Assignment: If a record holds a picture, leave the picture out, but write out everything else exactly.

Given records:
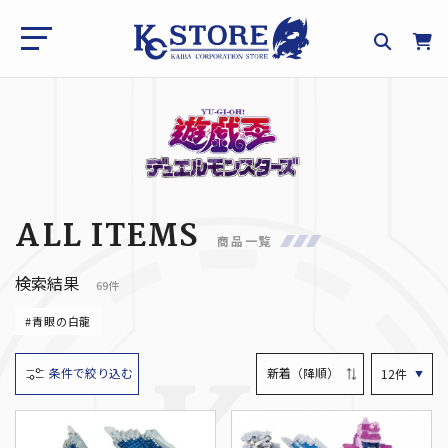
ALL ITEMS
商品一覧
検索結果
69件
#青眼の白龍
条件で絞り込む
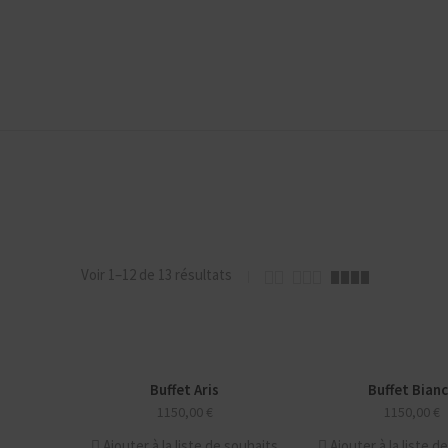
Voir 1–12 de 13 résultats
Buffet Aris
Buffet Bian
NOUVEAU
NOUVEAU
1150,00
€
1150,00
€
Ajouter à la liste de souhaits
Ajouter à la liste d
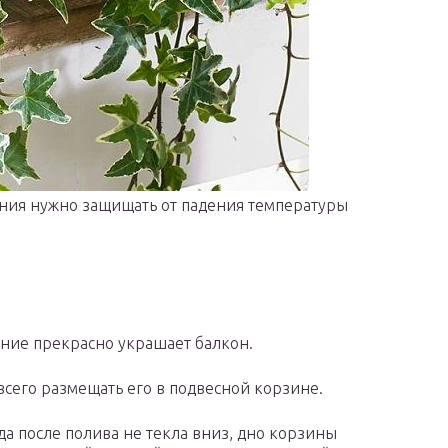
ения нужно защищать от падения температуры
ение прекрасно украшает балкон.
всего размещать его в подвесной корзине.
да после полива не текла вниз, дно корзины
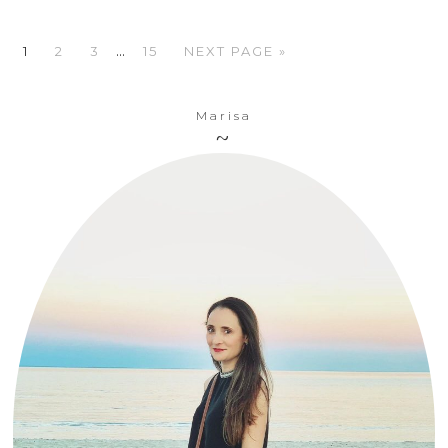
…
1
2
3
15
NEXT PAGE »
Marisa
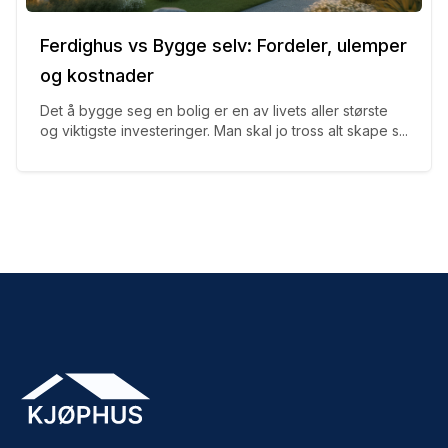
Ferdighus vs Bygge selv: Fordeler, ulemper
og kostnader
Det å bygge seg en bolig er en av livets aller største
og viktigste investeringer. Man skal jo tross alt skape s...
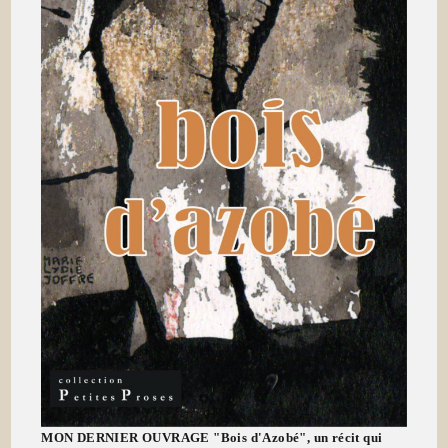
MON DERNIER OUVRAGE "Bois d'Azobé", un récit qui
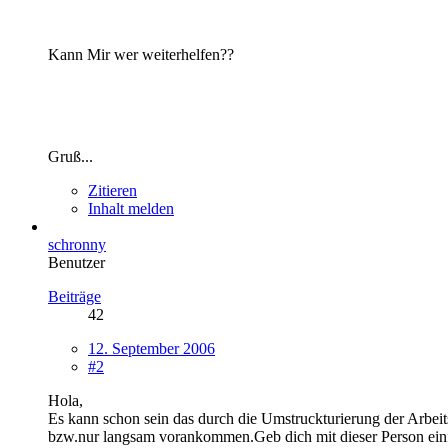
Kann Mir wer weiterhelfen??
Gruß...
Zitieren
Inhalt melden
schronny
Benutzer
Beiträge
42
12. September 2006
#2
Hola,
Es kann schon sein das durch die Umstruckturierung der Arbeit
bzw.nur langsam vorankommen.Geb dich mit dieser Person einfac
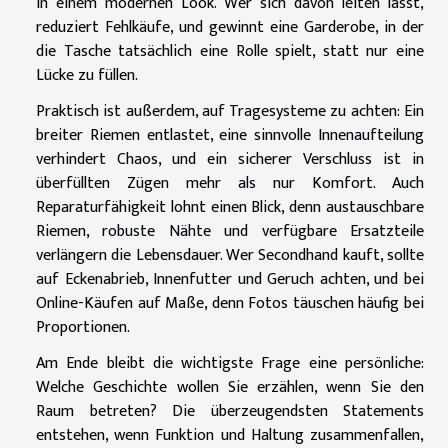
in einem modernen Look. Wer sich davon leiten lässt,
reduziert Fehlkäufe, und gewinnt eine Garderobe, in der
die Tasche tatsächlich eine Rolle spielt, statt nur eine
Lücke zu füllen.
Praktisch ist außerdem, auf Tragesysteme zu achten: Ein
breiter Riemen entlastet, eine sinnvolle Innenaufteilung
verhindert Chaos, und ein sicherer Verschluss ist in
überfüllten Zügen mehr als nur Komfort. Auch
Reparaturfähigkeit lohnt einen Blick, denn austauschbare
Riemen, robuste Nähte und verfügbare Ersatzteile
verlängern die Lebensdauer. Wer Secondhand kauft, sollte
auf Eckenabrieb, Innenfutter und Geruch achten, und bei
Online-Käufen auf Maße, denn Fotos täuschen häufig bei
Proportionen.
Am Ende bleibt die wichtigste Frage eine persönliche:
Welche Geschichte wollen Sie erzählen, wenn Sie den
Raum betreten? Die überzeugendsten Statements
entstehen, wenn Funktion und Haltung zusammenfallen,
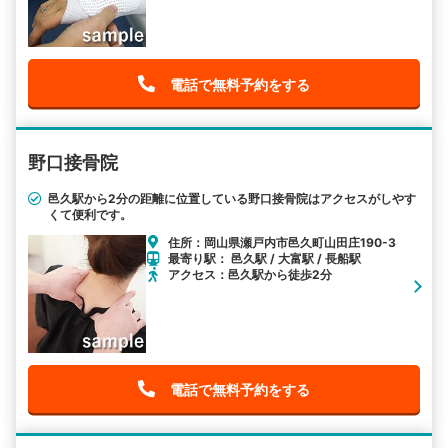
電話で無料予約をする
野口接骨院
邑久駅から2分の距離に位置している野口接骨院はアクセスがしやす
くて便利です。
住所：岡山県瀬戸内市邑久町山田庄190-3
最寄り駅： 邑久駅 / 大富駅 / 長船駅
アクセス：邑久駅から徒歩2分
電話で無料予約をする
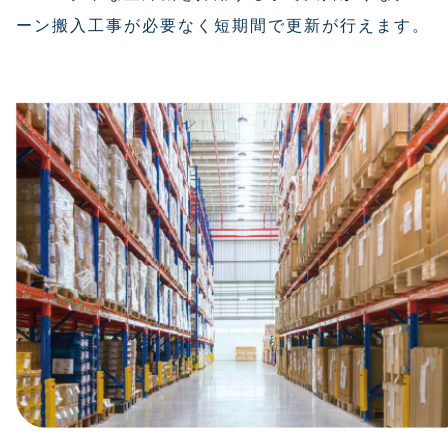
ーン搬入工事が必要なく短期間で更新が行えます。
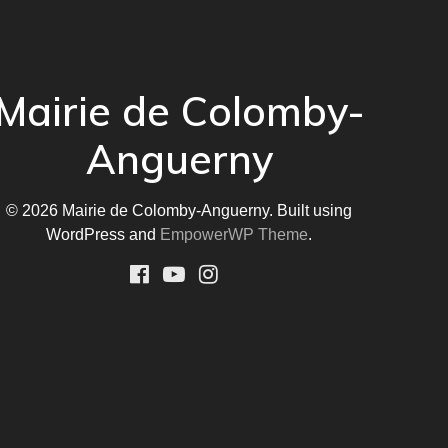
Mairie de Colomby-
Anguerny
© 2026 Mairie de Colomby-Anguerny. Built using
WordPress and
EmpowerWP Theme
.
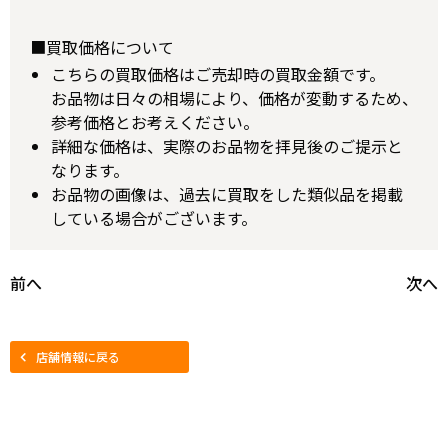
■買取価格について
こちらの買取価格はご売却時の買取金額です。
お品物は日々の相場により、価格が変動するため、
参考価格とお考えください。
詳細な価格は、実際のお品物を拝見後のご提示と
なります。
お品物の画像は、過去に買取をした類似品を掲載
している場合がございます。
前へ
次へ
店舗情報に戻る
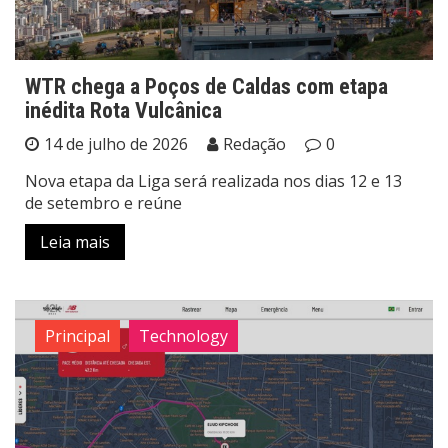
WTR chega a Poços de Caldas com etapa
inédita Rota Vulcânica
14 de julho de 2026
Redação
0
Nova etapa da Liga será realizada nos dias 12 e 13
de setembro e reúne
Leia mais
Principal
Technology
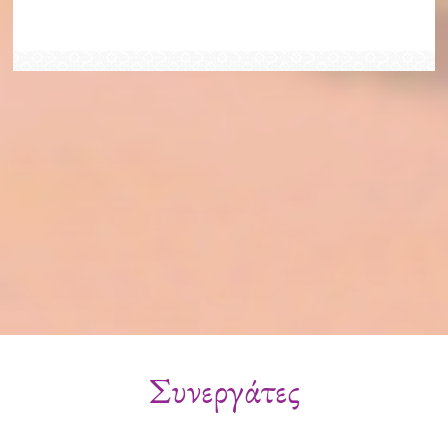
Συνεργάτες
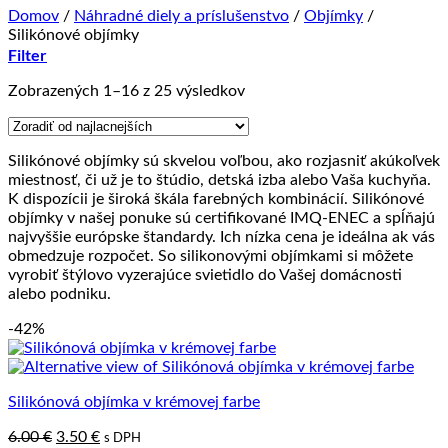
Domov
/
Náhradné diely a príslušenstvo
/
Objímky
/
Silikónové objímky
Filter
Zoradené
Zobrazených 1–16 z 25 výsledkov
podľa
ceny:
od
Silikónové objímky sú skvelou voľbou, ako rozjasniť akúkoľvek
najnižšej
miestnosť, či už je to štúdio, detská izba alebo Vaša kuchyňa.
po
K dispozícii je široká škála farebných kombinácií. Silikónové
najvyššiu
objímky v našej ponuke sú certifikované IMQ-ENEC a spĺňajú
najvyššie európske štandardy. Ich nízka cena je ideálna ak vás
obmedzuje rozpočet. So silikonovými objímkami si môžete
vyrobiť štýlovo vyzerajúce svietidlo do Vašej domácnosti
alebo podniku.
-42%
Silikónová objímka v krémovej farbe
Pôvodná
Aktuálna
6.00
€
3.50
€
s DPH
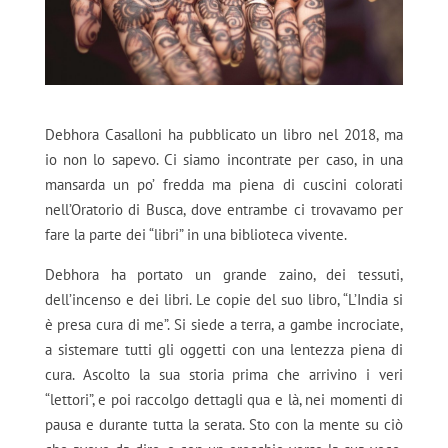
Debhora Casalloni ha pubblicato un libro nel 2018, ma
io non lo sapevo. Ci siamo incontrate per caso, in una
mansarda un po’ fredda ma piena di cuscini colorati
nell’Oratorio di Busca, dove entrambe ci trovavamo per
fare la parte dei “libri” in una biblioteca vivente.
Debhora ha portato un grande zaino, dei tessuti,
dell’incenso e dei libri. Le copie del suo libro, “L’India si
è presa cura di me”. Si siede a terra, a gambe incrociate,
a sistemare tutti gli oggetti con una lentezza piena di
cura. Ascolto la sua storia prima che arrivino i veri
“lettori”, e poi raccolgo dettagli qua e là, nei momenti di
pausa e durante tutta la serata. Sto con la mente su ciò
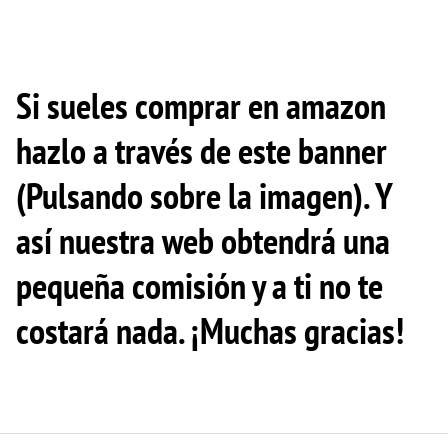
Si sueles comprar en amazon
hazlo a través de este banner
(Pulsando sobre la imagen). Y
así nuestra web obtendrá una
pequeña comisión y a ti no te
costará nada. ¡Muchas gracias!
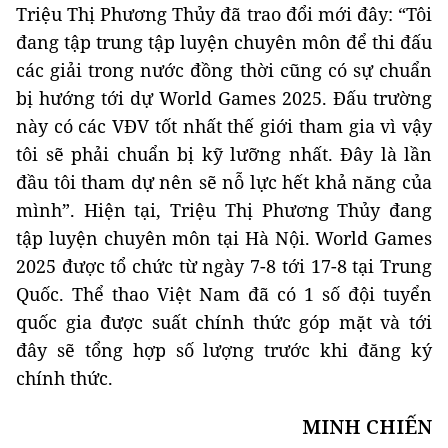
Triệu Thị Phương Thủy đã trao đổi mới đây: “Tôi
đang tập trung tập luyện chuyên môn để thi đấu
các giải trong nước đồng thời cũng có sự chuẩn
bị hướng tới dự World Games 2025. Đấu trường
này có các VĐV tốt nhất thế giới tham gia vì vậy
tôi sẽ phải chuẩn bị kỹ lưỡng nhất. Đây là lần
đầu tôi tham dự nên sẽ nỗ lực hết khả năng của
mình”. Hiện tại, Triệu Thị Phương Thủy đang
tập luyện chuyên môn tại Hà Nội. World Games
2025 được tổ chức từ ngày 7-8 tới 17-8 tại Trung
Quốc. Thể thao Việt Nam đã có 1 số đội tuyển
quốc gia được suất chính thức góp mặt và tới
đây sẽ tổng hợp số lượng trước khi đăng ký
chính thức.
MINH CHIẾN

Your solution:
ALL ITEMS
商品一覧
検索結果
69件
#青眼の白龍
条件で絞り込む
Voir 1–12 de 13 résultats
Buffet Aris
Buffet Bian
NOUVEAU
NOUVEAU
1150,00
€
1150,00
€
Ajouter à la liste de souhaits
Ajouter à la liste d
ения нужно защищать от падения температуры
ение прекрасно украшает балкон.
всего размещать его в подвесной корзине.
да после полива не текла вниз, дно корзины
…
1
2
3
15
NEXT PAGE »
Marisa
Ferdighus vs Bygge selv: Fordeler, ulemper
og kostnader
Det å bygge seg en bolig er en av livets aller største
og viktigste investeringer. Man skal jo tross alt skape s...
MON DERNIER OUVRAGE "Bois d'Azobé", un récit qui
Kann Mir wer weiterhelfen??
Gruß...
Zitieren
Inhalt melden
schronny
Benutzer
Beiträge
42
12. September 2006
#2
Hola,
Es kann schon sein das durch die Umstruckturierung der Arbeit
bzw.nur langsam vorankommen.Geb dich mit dieser Person einfac
in einem modernen Look. Wer sich davon leiten lässt,
reduziert Fehlkäufe, und gewinnt eine Garderobe, in der
die Tasche tatsächlich eine Rolle spielt, statt nur eine
Lücke zu füllen.
Praktisch ist außerdem, auf Tragesysteme zu achten: Ein
breiter Riemen entlastet, eine sinnvolle Innenaufteilung
verhindert Chaos, und ein sicherer Verschluss ist in
überfüllten Zügen mehr als nur Komfort. Auch
Reparaturfähigkeit lohnt einen Blick, denn austauschbare
Riemen, robuste Nähte und verfügbare Ersatzteile
verlängern die Lebensdauer. Wer Secondhand kauft, sollte
auf Eckenabrieb, Innenfutter und Geruch achten, und bei
Online-Käufen auf Maße, denn Fotos täuschen häufig bei
Proportionen.
Am Ende bleibt die wichtigste Frage eine persönliche:
Welche Geschichte wollen Sie erzählen, wenn Sie den
Raum betreten? Die überzeugendsten Statements
entstehen, wenn Funktion und Haltung zusammenfallen,
電話で無料予約をする
野口接骨院
邑久駅から2分の距離に位置している野口接骨院はアクセスがしやす
くて便利です。
住所：岡山県瀬戸内市邑久町山田庄190-3
最寄り駅： 邑久駅 / 大富駅 / 長船駅
アクセス：邑久駅から徒歩2分
電話で無料予約をする
ーン搬入工事が必要なく短期間で更新が行えます。
Mairie de Colomby-
Anguerny
© 2026 Mairie de Colomby-Anguerny. Built using
WordPress and
EmpowerWP Theme
.
■買取価格について
こちらの買取価格はご売却時の買取金額です。
お品物は日々の相場により、価格が変動するため、
参考価格とお考えください。
詳細な価格は、実際のお品物を拝見後のご提示と
なります。
お品物の画像は、過去に買取をした類似品を掲載
している場合がございます。
前へ
次へ
店舗情報に戻る
WTR chega a Poços de Caldas com etapa
inédita Rota Vulcânica
14 de julho de 2026
Redação
0
Nova etapa da Liga será realizada nos dias 12 e 13
de setembro e reúne
Leia mais
Principal
Technology
Συνεργάτες
Domov
/
Náhradné diely a príslušenstvo
/
Objímky
/
Silikónové objímky
Filter
Zoradené
Zobrazených 1–16 z 25 výsledkov
podľa
ceny:
od
Silikónové objímky sú skvelou voľbou, ako rozjasniť akúkoľvek
najnižšej
miestnosť, či už je to štúdio, detská izba alebo Vaša kuchyňa.
po
K dispozícii je široká škála farebných kombinácií. Silikónové
najvyššiu
objímky v našej ponuke sú certifikované IMQ-ENEC a spĺňajú
najvyššie európske štandardy. Ich nízka cena je ideálna ak vás
obmedzuje rozpočet. So silikonovými objímkami si môžete
vyrobiť štýlovo vyzerajúce svietidlo do Vašej domácnosti
alebo podniku.
-42%
Silikónová objímka v krémovej farbe
Pôvodná
Aktuálna
6.00
€
3.50
€
s DPH
Debhora Casalloni ha pubblicato un libro nel 2018, ma
io non lo sapevo. Ci siamo incontrate per caso, in una
mansarda un po’ fredda ma piena di cuscini colorati
nell’Oratorio di Busca, dove entrambe ci trovavamo per
fare la parte dei “libri” in una biblioteca vivente.
Debhora ha portato un grande zaino, dei tessuti,
dell’incenso e dei libri. Le copie del suo libro, “L’India si
è presa cura di me”. Si siede a terra, a gambe incrociate,
a sistemare tutti gli oggetti con una lentezza piena di
cura. Ascolto la sua storia prima che arrivino i veri
“lettori”, e poi raccolgo dettagli qua e là, nei momenti di
pausa e durante tutta la serata. Sto con la mente su ciò
Si sueles comprar en amazon
hazlo a través de este banner
(Pulsando sobre la imagen). Y
así nuestra web obtendrá una
pequeña comisión y a ti no te
costará nada. ¡Muchas gracias!
Triệu Thị Phương Thủy đã trao đổi mới đây: “Tôi
đang tập trung tập luyện chuyên môn để thi đấu
các giải trong nước đồng thời cũng có sự chuẩn
bị hướng tới dự World Games 2025. Đấu trường
này có các VĐV tốt nhất thế giới tham gia vì vậy
tôi sẽ phải chuẩn bị kỹ lưỡng nhất. Đây là lần
đầu tôi tham dự nên sẽ nỗ lực hết khả năng của
mình”. Hiện tại, Triệu Thị Phương Thủy đang
tập luyện chuyên môn tại Hà Nội. World Games
2025 được tổ chức từ ngày 7-8 tới 17-8 tại Trung
Quốc. Thể thao Việt Nam đã có 1 số đội tuyển
quốc gia được suất chính thức góp mặt và tới
đây sẽ tổng hợp số lượng trước khi đăng ký
chính thức.
MINH CHIẾN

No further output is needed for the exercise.